Geburt einer Kolonie
Die Portugiesen und Spanier waren die ersten Europäer, die die bis dato unbekannten Meere erforschten und besegelten, um neue Handelswege und -partner zu finden. Sie dominierten Ende des 15. Jahrhunderts den Welthandel und teilten den Planeten untereinander auf. Doch die Niederländer beanspruchten bald einen Teil des Kuchens. Sie wussten die portugiesischen Schwächen auszunutzen (die Portugiesen konzentrierten sich zunehmend auf die Probleme, die sie auf dem amerikanischen Kontinent hatten) und nahmen ihnen die Molukken ab, deren Monopol sie zweieinhalb Jahrhunderte lang hielten.
Die Rivalität zwischen den Franzosen und Engländern spielte sich aber schon bald auf den Weltmeeren ab und führte zu einem andauernden Kampf um die Herrschaft des Welthandels. Als erste brachen die Franzosen auf. Die Gebrüder Ango organisierten Expeditionen unter Franz dem Ersten, jedoch erst unter Ludwig dem Vierzehnten wurde die erste französische Indienkompanie nach dem Vorbild der holländischen und englischen Indienkompanien gegründet.

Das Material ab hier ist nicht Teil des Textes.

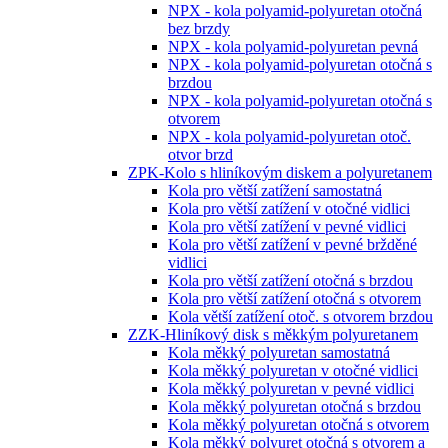
NPX - kola polyamid-polyuretan otočná
bez brzdy
NPX - kola polyamid-polyuretan pevná
NPX - kola polyamid-polyuretan otočná s
brzdou
NPX - kola polyamid-polyuretan otočná s
otvorem
NPX - kola polyamid-polyuretan otoč.
otvor brzd
ZPK-Kolo s hliníkovým diskem a polyuretanem
Kola pro větší zatížení samostatná
Kola pro větší zatížení v otočné vidlici
Kola pro větší zatížení v pevné vidlici
Kola pro větší zatížení v pevné bržděné
vidlici
Kola pro větší zatížení otočná s brzdou
Kola pro větší zatížení otočná s otvorem
Kola větší zatížení otoč. s otvorem brzdou
ZZK-Hliníkový disk s měkkým polyuretanem
Kola měkký polyuretan samostatná
Kola měkký polyuretan v otočné vidlici
Kola měkký polyuretan v pevné vidlici
Kola měkký polyuretan otočná s brzdou
Kola měkký polyuretan otočná s otvorem
Kola měkký polyuret otočná s otvorem a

Währenddessen hatten die Engländer schon einen guten Vorsprung, der die Franzosen noch teuer zu stehen kommen würde. Ihre Stützpunkte Bombay, Madras und Kalkutta waren günstiger gelegen und besser befestigt als die französischen Kontore Pondicherry, Chandannagar und Mahé. Madagaskar sollte mit reichlichen Erträgen zu dieser Zeit den Franzosen finanziell aushelfen. Leider hatten sie auf der Insel immer mehr mit einheimischen Krankheiten und den rebellierenden Madagassen zu kämpfen.

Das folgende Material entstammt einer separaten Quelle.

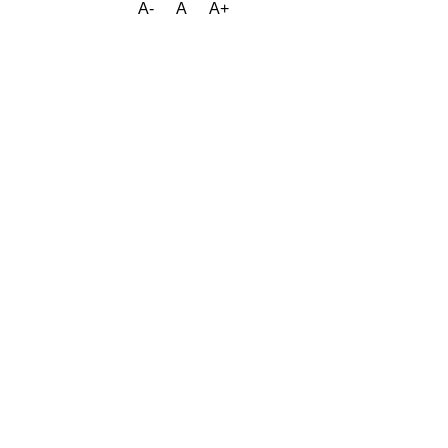
A-
A
A+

Diese Probleme boten eine einmalige Chance für die Insel Bourbon (alte Bezeichnung für La Réunion), die sich seit 1638 im französischen Besitz befand, ohne dass Frankreich beabsichtigte, aus der Insel eine Kolonie zu machen. Die Streitigkeiten zwischen den Verwaltern von Fort-Dauphin und ihren Untergebenen bescherten der Insel ihre ersten Einwohner. Zwei Gruppen von aus Madagaskar verbannten Rebellen fanden zwischen 1646 und 1649 sowie zwischen 1654 und 1657 auf Bourbon Unterschlupf. Als sie wieder heimkehrten, berichteten sie von einer paradiesischen Insel, von der sie verzaubert waren. Der Aufenthalt einiger Madagassen zwischen 1663 und 1665 leitete die Kolonisation der Insel ein, die 1665 mit der Niederlassung von zwei Dutzend Menschen begann.
Es wurde auch Zeit. 1674 griffen die Stämme aus dem Süden Fort-Dauphin an und bereiteten damit den französischen Hoffnungen auf die große Insel ein jähes Ende. Auf Bourbon wuchs die kleine Gemeinde immer mehr, trotz einem Mangel an Frauen. Den wenigen Frauen, die aus Frankreich ihren Männern auf die Insel folgten, schlossen sich Madagassinnen und Indo-Portugiesinnen aus Goa an. Die Nachbarinsel Mauritius wurde als holländische Kolonie weitaus weniger besiedelt als Bourbon, da die Holländer die Insel nur als Zwischenstopp auf ihrer Route zu den Molukken nutzten und sogar 1712 ganz aufgaben, nachdem sie sich in Kapstadt niederliessen.